The company, which has set up a cement manufacturing plant between Otavi and Tsumeb, has invested about N$2,25 billion in Namibia, Schütte says. A sister company of Ohorongo Cement, Energy for Future, which is involved in harvesting invader bush and turning this into a replacement fuel for coal, has invested about N$200 million, he says.

Ohorongo Cement employs 316 people at the moment. Through the company's wider impact on the Namibian economy it has created about 2 000 jobs in total, according to Schütte.

Finance Minister Saara Kuugongelwa-Amadhila imposed an import duty of 60 per cent on cement with effect from July 27. The rate of 60 per cent would be in force until 2014. In 2015, the import tariff would be lowered to 50 per cent, while it would drop further to 42 per cent in 2016, 24 per cent in 2017, and 12 per cent in 2018.
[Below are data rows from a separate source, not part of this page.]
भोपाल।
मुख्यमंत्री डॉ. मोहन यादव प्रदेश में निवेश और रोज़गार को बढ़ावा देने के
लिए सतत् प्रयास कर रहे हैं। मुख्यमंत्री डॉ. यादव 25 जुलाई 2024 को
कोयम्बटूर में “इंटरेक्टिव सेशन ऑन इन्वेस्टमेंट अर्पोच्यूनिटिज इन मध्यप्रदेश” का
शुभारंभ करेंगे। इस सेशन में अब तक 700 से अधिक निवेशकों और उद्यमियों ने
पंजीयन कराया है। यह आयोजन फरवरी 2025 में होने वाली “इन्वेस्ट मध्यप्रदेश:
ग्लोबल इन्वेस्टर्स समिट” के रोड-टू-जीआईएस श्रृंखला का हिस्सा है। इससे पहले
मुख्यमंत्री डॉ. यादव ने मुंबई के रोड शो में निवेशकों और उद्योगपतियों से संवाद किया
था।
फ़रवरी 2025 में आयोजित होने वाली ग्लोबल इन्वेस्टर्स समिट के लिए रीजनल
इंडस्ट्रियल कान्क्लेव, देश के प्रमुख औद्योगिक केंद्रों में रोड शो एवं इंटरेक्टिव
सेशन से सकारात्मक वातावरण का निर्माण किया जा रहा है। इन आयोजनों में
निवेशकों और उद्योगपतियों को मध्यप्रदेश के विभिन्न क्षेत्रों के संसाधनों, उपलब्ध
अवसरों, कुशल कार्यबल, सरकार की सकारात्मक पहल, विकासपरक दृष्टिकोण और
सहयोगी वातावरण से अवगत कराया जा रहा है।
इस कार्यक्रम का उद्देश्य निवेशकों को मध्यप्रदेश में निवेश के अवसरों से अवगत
Infant industry protection, which is allowed under the 2002 Southern African Customs Union agreement, was a precondition for the decision to establish Ohorongo Cement's plant in Namibia, Schütte says in his affidavit.

Ohorongo Cement has been producing cement since February last year, and its plant has the capacity to produce about 700 000 tons of cement a year, he says.
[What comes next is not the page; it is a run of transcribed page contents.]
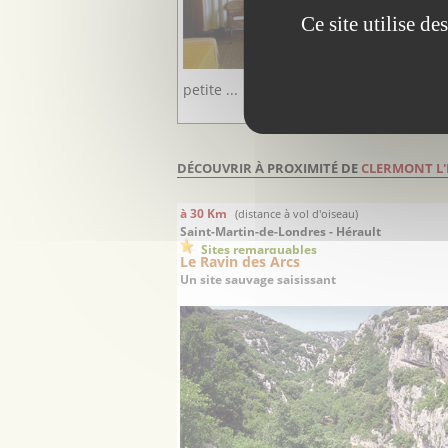
Gardoise qu
Ce site utilise d
toutes saiso
accueille a
simplicité 
petite ...
DÉCOUVRIR À PROXIMITÉ DE
CLERMONT L
à 30 Km
(distance à vol d'oiseau)
Saint-Martin-de-Londres - Hérault
Sites remarquables
Le Ravin des Arcs
Un site sauvage saisissant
With Namibia's domestic demand for cement estimated at about 500 000 tons a year, Ohorongo would be able to meet the country's cement needs and turn Namibia into an cement exporter, Schütte states.

However, given Ohorongo's costs and scale of production, as well as domestic demand, it is difficult to compete in price with cement imported into Namibia, he says.

If the import duty falls away, "the possibility exists that (Ohorongo Cement) will close down as (it) will be unable to repay interest and capital amounts to its long term lenders and various financial institutions", he also claims.

Schütte adds: "The loss of infant industry protection will send a negative signal to potential foreign and domestic investors."

In his latest affidavit filed with the court, the majority member of Jack's Trading CC, Yuequan Jack Huang, states that he has signed a four-year contract to import 180 000 tons of cement a year into Namibia.

A shipment of 16 000 tons of cement from China is now on its way to Namibia, and he would have to pay an import duty of about N$4,7 million on that if the import tariffs remain in effect pending the appeal to the Supreme Court, Huang says.

A date for the hearing of the two applications must still be set.